Last years wasn't the best for bank stocks. Although many companies felt pressure, banks feel the impact of inflation and rising interest rates more acutely than some other companies. In general, those two conditions lead to higher default rates and hit banks' net interest income. There are positives, though, such as increases in deposits.

However, although they struggled through most of the year, bank stocks have soared since the Federal Reserve said last month that it might cut interest rates in 2024. Some bank stocks closed out the year beating the market, but there are still bargains to be had. Warren Buffett is known for his embrace of the value approach to investing, and his two favorite bank stocks these days are also incredibly cheap. If you're looking for quality value stocks, consider buying Ally (ALLY 0.41%) and Bank of America (BAC -0.21%).

1. Ally Financial: The digital banking superstar

Ally is the largest all-digital bank in the U.S. It started as the financial arm of General Motors, and it was spun off to become a separate company, but it retains a robust auto lending segment. Auto lending was still strong in 2023 despite the negative impact of high interest rates. Ally had a record 3.7 million applications, but with its effective risk-management software, it had a 30% approval rate and originated $10.6 billion in loans.

But it also offers a full suite of digital services and some of the best user experiences a customer can find in digital banking. It consistently scores high on customer satisfaction metrics, and it's been expanding in important ways.

Retail customers increased by more than 300,000 to 3 million, and deposits increased by more than $7 billion year over year in the third quarter to $153 billion. Ally has an industry-leading 96% retention rate, and as more members discover the benefits Ally has to offer, these customers provide years of revenue and income generation.

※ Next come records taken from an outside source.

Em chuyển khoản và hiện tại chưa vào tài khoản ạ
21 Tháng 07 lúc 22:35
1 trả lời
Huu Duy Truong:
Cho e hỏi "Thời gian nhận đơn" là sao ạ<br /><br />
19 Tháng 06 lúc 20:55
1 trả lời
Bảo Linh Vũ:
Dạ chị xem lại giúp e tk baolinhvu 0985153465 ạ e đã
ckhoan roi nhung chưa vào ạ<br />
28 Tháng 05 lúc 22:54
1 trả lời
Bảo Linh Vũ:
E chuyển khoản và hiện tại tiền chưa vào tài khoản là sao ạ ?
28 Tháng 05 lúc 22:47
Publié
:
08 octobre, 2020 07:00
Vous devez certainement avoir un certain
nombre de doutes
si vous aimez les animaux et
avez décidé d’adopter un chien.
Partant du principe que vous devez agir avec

That doesn't mean there's no pressure now. Net interest income is shrinking, and return on tangible common equity has declined. The charge-off rate has increased in line with expectations. But these are short-term trends related to the cyclical nature of banking and they are consistent with industry trends.

Ally stock trades at a price-to-earnings ratio of less than 10 and price-to-book ratio of less than 1. It was even cheaper than its current price for a while, but it has gained more than other bank stocks on the positive interest rate news. That might be because it was so cheap before, or because its potential looks very strong. However, even at higher prices, it remains cheaper than most other large banks.

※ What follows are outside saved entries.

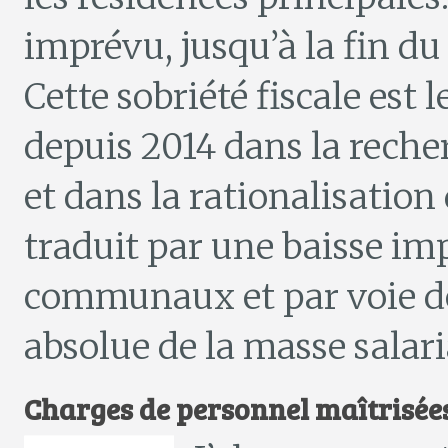
imprévu, jusqu’à la fin d
Cette sobriété fiscale est 
depuis 2014 dans la rech
et dans la rationalisatio
traduit par une baisse imp
communaux et par voie d
absolue de la masse salari
Charges de personnel maîtrisée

Ally pays a dividend that yields 3.5% at the current price, and this bank's stock could add value to your portfolio for decades.

2. Bank of America: The large consumer banking giant

Bank of America is the second-largest U.S. bank by assets, and it's been Buffett's favorite bank stock for years. That could be due to its large consumer banking division. Buffett has stated many times that he loves companies that are brand favorites and have a strong role in the U.S. economy, and BofA hits both of those check marks.

Its consumer banking division demonstrated strength in the third quarter with 200,000 new bank accounts and 1.1 million new credit cards. Consumer investment accounts increased 10% over last year, and investment account assets increased 28%. However, average deposits decreased from last year, and higher reserve build and charge-off rates led to lower net income for the segment.

As consumer banking was mixed, wealth management and investment banking are starting to become more prominent parts of the business. There was a 20% year-over-year increase in wealth management relationships and a 26% increase in business lending revenue for Bank of America. That helped drive higher total net income in the 2023 third quarter despite a higher consolidated reserve build and charge-off rate.

Bank of America stock trades at less than 10 times trailing-12-month earnings and just over 1 times book value, making it just a tad more expensive than Ally in terms of valuation. Its dividend yields 2.9%, and it's a strong candidate for a solid anchor stock in a diversified portfolio.